As for the colon, it introduces a clause here, so it's not incorrect, though it may look odd to us. Even if it were incorrect, Tolkien would not have been the first author to break the rules for the sake of art.

  • 8
    And, in any event, Tolkien knew exactly what he wanted to convey, and has obviously managed to convey it to many. As I said recently in a different context, there really is no "Shouldn't it be ...?" when an authority writes something. Commented Mar 13, 2022 at 18:59
  • @JohnLawler: Sometimes there can be a “shouldn’t be” — even Homer nods. But agreed in most cases — most “rules” of grammar and style are approximations, and thoughtful stylists may break them consciously and with good cause.
    – PLL
    Commented Mar 14, 2022 at 17:07
  • 2
    Thoughtful stylists don't break rules, certainly not consciously. The "rules" are scrap metal from various failed teaching techniques. Most of them are nonsense, but some people never learn anything about grammar after grammar school, and they keep on believing in the Punctuation Fairy. Commented Mar 14, 2022 at 18:09
  • 4
    @JohnLawler Sometimes "Shouldn't it be..." is the most effective way to ask a question, even if the asker knows the answer will begin with "No, because..." before the question is asked. Commented Mar 14, 2022 at 18:09

This is probably an example of a resumptive pronoun. It could also be an example of anacoluthon, which is the intentional breaking of syntax or grammar for effect.
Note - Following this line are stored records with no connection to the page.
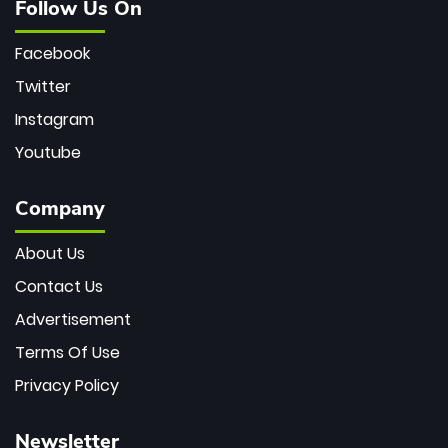
Follow Us On
Facebook
Twitter
Instagram
Youtube
Company
About Us
Contact Us
Advertisement
Terms Of Use
Privacy Policy
Newsletter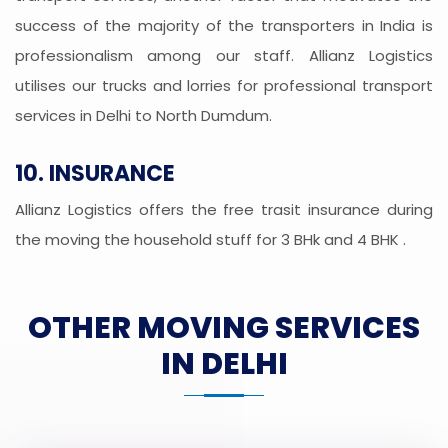
success of the majority of the transporters in India is
professionalism among our staff. Allianz Logistics
utilises our trucks and lorries for professional transport
services in Delhi to North Dumdum.
10. INSURANCE
Allianz Logistics offers the free trasit insurance during
the moving the household stuff for 3 BHk and 4 BHK .
OTHER MOVING SERVICES
IN DELHI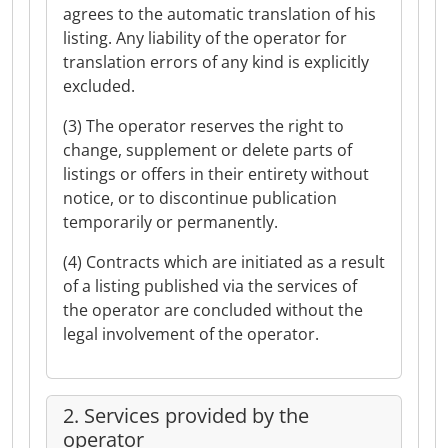
agrees to the automatic translation of his
listing. Any liability of the operator for
translation errors of any kind is explicitly
excluded.
(3) The operator reserves the right to
change, supplement or delete parts of
listings or offers in their entirety without
notice, or to discontinue publication
temporarily or permanently.
(4) Contracts which are initiated as a result
of a listing published via the services of
the operator are concluded without the
legal involvement of the operator.
2. Services provided by the
operator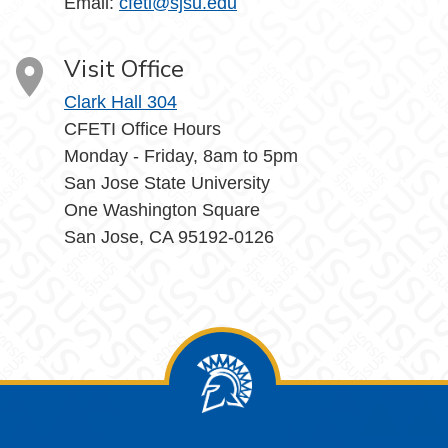
Email:
cfeti@sjsu.edu
Visit Office
Clark Hall 304
CFETI Office Hours
Monday - Friday, 8am to 5pm
San Jose State University
One Washington Square
San Jose, CA 95192-0126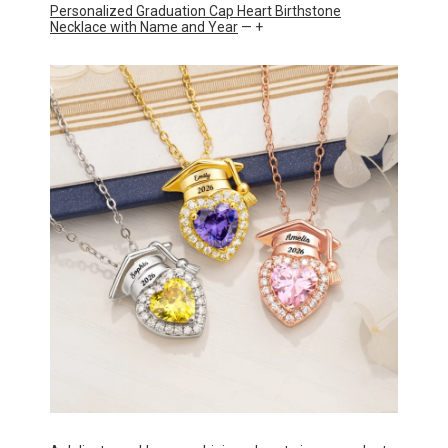
Personalized Graduation Cap Heart Birthstone
Necklace with Name and Year
— +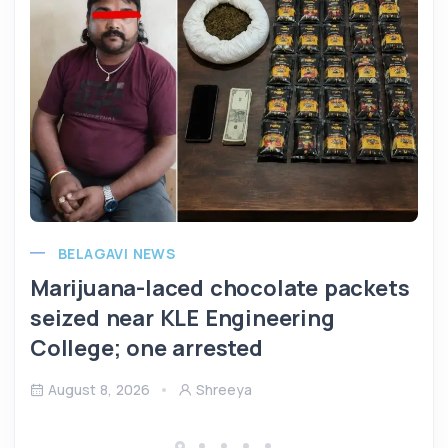
BELAGAVI NEWS
Marijuana-laced chocolate packets
seized near KLE Engineering
College; one arrested
August 8, 2026
Shreeya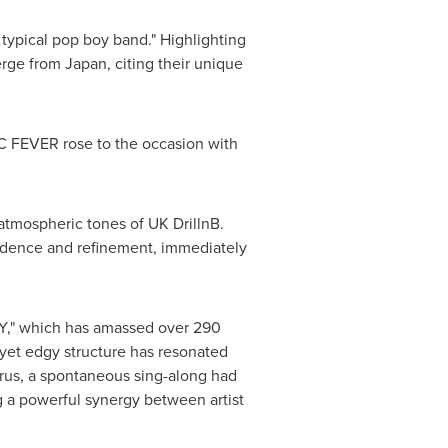
typical pop boy band." Highlighting
merge from
Japan
, citing their unique
C FEVER rose to the occasion with
atmospheric tones of UK DrillnB.
idence and refinement, immediately
," which has amassed over 290
 yet edgy structure has resonated
orus, a spontaneous sing-along had
ng a powerful synergy between artist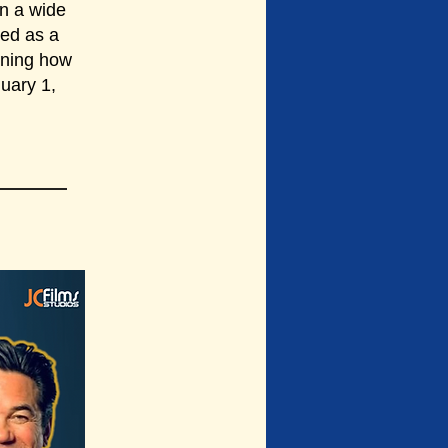
in a wide
ned as a
rning how
nuary 1,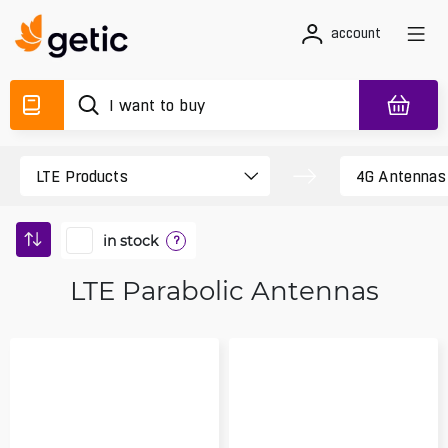
account
in stock
?
LTE Parabolic Antennas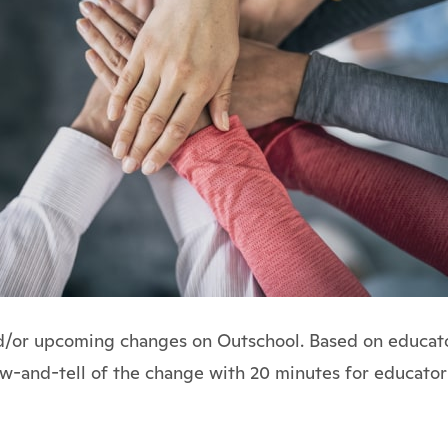
nd/or upcoming changes on Outschool. Based on educator
how-and-tell of the change with 20 minutes for educator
The following is speculation on my part, but it may be useful.

These were used in Old English prose sometimes, and Tolkien was very familiar with Old English. In OE, it seems that the writers might have gotten lost in a clause or two and forgotten what the subject was, so they restate it. We do this in speech a lot.

He may have also used it to add a bit of stylistic flair to the passage. To my ears, it highlights the speaker returning from the parenthetical and recommitting to the original sentence.


This is intended to give the impression of being informal, discursive conversation, in which a speaker starts to say the sentence "the cakes might run short, and then he might have to go without," but realises part way through saying it that he hasn't explained to the listener why the cakes going short would mean he was the one to go without. He breaks off to insert the explanation and then resumes the sentence again, going back to the beginning of the interupted clause.

It consists of a partial sentence "the cakes might run short, and then he..." that gets broken off, the inserted sentence "as the host: he knew his duty and stuck to it however painful" that fills in the missing context, then the resumption of the original sentence, repeating just enough of it to make the fragment make sense on its own. Transcripts of real spoken conversations usually contain many digressions and sentence fragments like this.

Tolkien uses the technique deliberately for effect. The intention is partly to convey something of the character and mood of Bilbo: a bit disorganised and flustered but concerned to do the right and polite thing, just as the narrator here is disorganised and has got things out of order, but is concerned that the listener should have all the necessary context. And also it works to make the narrative sound more informally conversational and friendly, which is a common tactic in writing for young children. The style of writing is part of what sets the scene's mood - discursive or unstructured in the comic scenes, more grammatically formal in the serious scenes, archaic and poetic in those scenes aiming to evoke the mystery and majesty of ancient history and magic.